# Coreference resolution in Spacy
The neural coreference resolution module can be combined with spacy.

In [None]:
# First install compatible version of spacy and neuralcoref
! pip install spacy==2.1.0 neuralcoref

# then restart the kernel

In [None]:
# download the small spacy model for English if not done already
! python -mspacy download en_core_web_sm

In [None]:
import spacy
from spacy import displacy 

nlp = spacy.load('en_core_web_sm')

In [None]:
doc = nlp('My sister has a dog. She loves him. But he does not love her.')
displacy.render(doc, style='dep',jupyter=True)
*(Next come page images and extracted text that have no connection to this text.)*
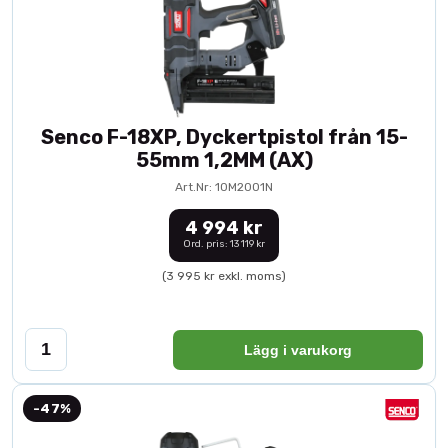
Senco F-18XP, Dyckertpistol från 15-
55mm 1,2MM (AX)
Art.Nr: 10M2001N
4 994 kr
Ord. pris: 13 119 kr
(3 995 kr exkl. moms)
Lägg i varukorg
-47%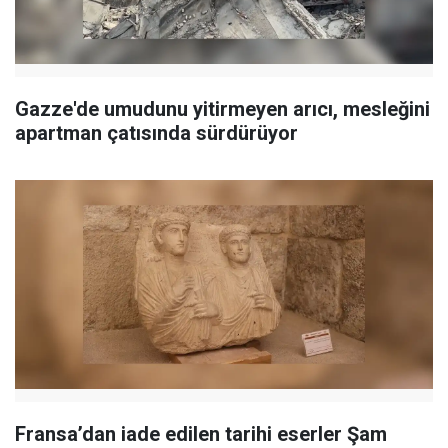
Gazze'de umudunu yitirmeyen arıcı, mesleğini
apartman çatısında sürdürüyor
Fransa’dan iade edilen tarihi eserler Şam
Installing neuralcoref package and adding coreference resolution to spacy pipeline

In [None]:
import neuralcoref

nlp_with_coref = spacy.load('en_core_web_sm') # displacy does not work with docs parsed with neuralcoref component
# Add neural coref to SpaCy's pipeline
neuralcoref.add_to_pipe(nlp_with_coref)
# You're done. You can now use NeuralCoref as you usually manipulate a SpaCy document annotations.

In [None]:
# a naive way to apply the result of coreference resolution
# just reparse the resolved text
doc_resolved = nlp_with_coref('My sister has a dog. She loves him. But he does not love her.')
print(doc_resolved._.coref_clusters)
print(doc_resolved._.coref_resolved)

In [None]:
doc_resolved_reparsed = nlp(doc_resolved._.coref_resolved)
displacy.render(doc_resolved_reparsed, style='dep',jupyter=True)

In [None]:
def doc_resolve_render(doc, nlp_with_coref, nlp):
    print("ORIG DOC:",doc)
    doc_resolved = nlp_with_coref(doc)
    print("RESOVED DOC:",doc_resolved._.coref_resolved)
    doc_resolved_reparsed = nlp(doc_resolved._.coref_resolved)
    displacy.render(doc_resolved_reparsed, style='dep',jupyter=True)

In [None]:
doc2 = "The Marzilibahn is 105 meters long. It is the shortest funicular in Europe."
doc_resolve_render(doc2, nlp_with_coref, nlp)

In [None]:
doc3 = '''Bern is the capital city of Switzerland. It is also the capital of the canton of Bern. As of early 2006, 127.000 people live in the city'''
doc_resolve_render(doc3,nlp_with_coref, nlp)

In [None]:
doc4 = '''The other university is the University of Zürich. It is the largest university in Switzerland.'''
doc_resolve_render(doc4,nlp_with_coref, nlp)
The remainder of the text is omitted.